== TASK INSTRUCTIONS ==
Set down every line below, word for word.

[Page-level text extractions]

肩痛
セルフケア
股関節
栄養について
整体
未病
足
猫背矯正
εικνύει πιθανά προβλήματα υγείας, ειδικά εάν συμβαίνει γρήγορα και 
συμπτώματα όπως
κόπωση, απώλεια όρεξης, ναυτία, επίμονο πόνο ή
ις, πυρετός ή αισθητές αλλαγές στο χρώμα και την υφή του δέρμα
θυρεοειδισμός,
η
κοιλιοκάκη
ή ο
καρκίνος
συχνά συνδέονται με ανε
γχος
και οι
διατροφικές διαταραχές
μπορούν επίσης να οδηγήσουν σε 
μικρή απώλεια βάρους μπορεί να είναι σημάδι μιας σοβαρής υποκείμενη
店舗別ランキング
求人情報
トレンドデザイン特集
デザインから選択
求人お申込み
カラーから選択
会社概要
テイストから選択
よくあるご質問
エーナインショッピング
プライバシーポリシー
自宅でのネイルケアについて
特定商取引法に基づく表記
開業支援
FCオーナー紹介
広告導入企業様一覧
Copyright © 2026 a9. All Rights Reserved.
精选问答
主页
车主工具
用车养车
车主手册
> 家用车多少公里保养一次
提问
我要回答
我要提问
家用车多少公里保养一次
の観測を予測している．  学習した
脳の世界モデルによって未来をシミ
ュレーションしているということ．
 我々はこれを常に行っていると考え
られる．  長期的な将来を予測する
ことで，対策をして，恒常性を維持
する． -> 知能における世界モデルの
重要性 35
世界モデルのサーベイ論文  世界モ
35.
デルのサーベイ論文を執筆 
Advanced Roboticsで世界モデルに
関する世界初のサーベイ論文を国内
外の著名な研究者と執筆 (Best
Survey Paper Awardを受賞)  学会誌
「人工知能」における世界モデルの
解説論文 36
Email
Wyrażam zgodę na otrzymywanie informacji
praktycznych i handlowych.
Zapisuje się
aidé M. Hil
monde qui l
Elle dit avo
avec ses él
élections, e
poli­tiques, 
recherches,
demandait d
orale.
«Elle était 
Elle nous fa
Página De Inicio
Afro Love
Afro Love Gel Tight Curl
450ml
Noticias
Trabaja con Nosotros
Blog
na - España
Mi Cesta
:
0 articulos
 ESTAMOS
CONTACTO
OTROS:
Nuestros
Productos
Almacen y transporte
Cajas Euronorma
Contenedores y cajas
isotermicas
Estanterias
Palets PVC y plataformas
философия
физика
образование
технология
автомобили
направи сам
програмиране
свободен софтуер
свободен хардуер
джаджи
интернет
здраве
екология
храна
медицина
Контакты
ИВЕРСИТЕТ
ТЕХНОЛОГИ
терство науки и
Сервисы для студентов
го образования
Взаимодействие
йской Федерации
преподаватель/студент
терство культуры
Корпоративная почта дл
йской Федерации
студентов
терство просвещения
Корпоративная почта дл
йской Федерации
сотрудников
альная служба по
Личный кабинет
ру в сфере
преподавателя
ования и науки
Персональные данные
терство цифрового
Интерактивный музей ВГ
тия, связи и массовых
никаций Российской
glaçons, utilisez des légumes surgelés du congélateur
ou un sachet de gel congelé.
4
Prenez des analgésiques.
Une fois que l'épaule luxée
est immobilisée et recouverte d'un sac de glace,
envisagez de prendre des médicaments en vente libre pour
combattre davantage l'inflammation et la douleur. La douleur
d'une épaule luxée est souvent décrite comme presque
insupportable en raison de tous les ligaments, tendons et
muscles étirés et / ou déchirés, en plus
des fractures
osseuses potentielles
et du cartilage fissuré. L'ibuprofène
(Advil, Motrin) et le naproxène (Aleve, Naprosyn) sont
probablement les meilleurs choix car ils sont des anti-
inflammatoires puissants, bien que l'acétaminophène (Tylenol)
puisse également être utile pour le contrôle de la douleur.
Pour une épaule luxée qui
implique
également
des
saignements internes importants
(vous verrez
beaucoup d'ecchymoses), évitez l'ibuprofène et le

== SOLUTION ==
肩痛
セルフケア
股関節
栄養について
整体
未病
足
猫背矯正
εικνύει πιθανά προβλήματα υγείας, ειδικά εάν συμβαίνει γρήγορα και 
συμπτώματα όπως
κόπωση, απώλεια όρεξης, ναυτία, επίμονο πόνο ή
ις, πυρετός ή αισθητές αλλαγές στο χρώμα και την υφή του δέρμα
θυρεοειδισμός,
η
κοιλιοκάκη
ή ο
καρκίνος
συχνά συνδέονται με ανε
γχος
και οι
διατροφικές διαταραχές
μπορούν επίσης να οδηγήσουν σε 
μικρή απώλεια βάρους μπορεί να είναι σημάδι μιας σοβαρής υποκείμενη
店舗別ランキング
求人情報
トレンドデザイン特集
デザインから選択
求人お申込み
カラーから選択
会社概要
テイストから選択
よくあるご質問
エーナインショッピング
プライバシーポリシー
自宅でのネイルケアについて
特定商取引法に基づく表記
開業支援
FCオーナー紹介
広告導入企業様一覧
Copyright © 2026 a9. All Rights Reserved.
精选问答
主页
车主工具
用车养车
车主手册
> 家用车多少公里保养一次
提问
我要回答
我要提问
家用车多少公里保养一次
の観測を予測している．  学習した
脳の世界モデルによって未来をシミ
ュレーションしているということ．
 我々はこれを常に行っていると考え
られる．  長期的な将来を予測する
ことで，対策をして，恒常性を維持
する． -> 知能における世界モデルの
重要性 35
世界モデルのサーベイ論文  世界モ
35.
デルのサーベイ論文を執筆 
Advanced Roboticsで世界モデルに
関する世界初のサーベイ論文を国内
外の著名な研究者と執筆 (Best
Survey Paper Awardを受賞)  学会誌
「人工知能」における世界モデルの
解説論文 36
Email
Wyrażam zgodę na otrzymywanie informacji
praktycznych i handlowych.
Zapisuje się
aidé M. Hil
monde qui l
Elle dit avo
avec ses él
élections, e
poli­tiques, 
recherches,
demandait d
orale.
«Elle était 
Elle nous fa
Página De Inicio
Afro Love
Afro Love Gel Tight Curl
450ml
Noticias
Trabaja con Nosotros
Blog
na - España
Mi Cesta
:
0 articulos
 ESTAMOS
CONTACTO
OTROS:
Nuestros
Productos
Almacen y transporte
Cajas Euronorma
Contenedores y cajas
isotermicas
Estanterias
Palets PVC y plataformas
философия
физика
образование
технология
автомобили
направи сам
програмиране
свободен софтуер
свободен хардуер
джаджи
интернет
здраве
екология
храна
медицина
Контакты
ИВЕРСИТЕТ
ТЕХНОЛОГИ
терство науки и
Сервисы для студентов
го образования
Взаимодействие
йской Федерации
преподаватель/студент
терство культуры
Корпоративная почта дл
йской Федерации
студентов
терство просвещения
Корпоративная почта дл
йской Федерации
сотрудников
альная служба по
Личный кабинет
ру в сфере
преподавателя
ования и науки
Персональные данные
терство цифрового
Интерактивный музей ВГ
тия, связи и массовых
никаций Российской
glaçons, utilisez des légumes surgelés du congélateur
ou un sachet de gel congelé.
4
Prenez des analgésiques.
Une fois que l'épaule luxée
est immobilisée et recouverte d'un sac de glace,
envisagez de prendre des médicaments en vente libre pour
combattre davantage l'inflammation et la douleur. La douleur
d'une épaule luxée est souvent décrite comme presque
insupportable en raison de tous les ligaments, tendons et
muscles étirés et / ou déchirés, en plus
des fractures
osseuses potentielles
et du cartilage fissuré. L'ibuprofène
(Advil, Motrin) et le naproxène (Aleve, Naprosyn) sont
probablement les meilleurs choix car ils sont des anti-
inflammatoires puissants, bien que l'acétaminophène (Tylenol)
puisse également être utile pour le contrôle de la douleur.
Pour une épaule luxée qui
implique
également
des
saignements internes importants
(vous verrez
beaucoup d'ecchymoses), évitez l'ibuprofène et le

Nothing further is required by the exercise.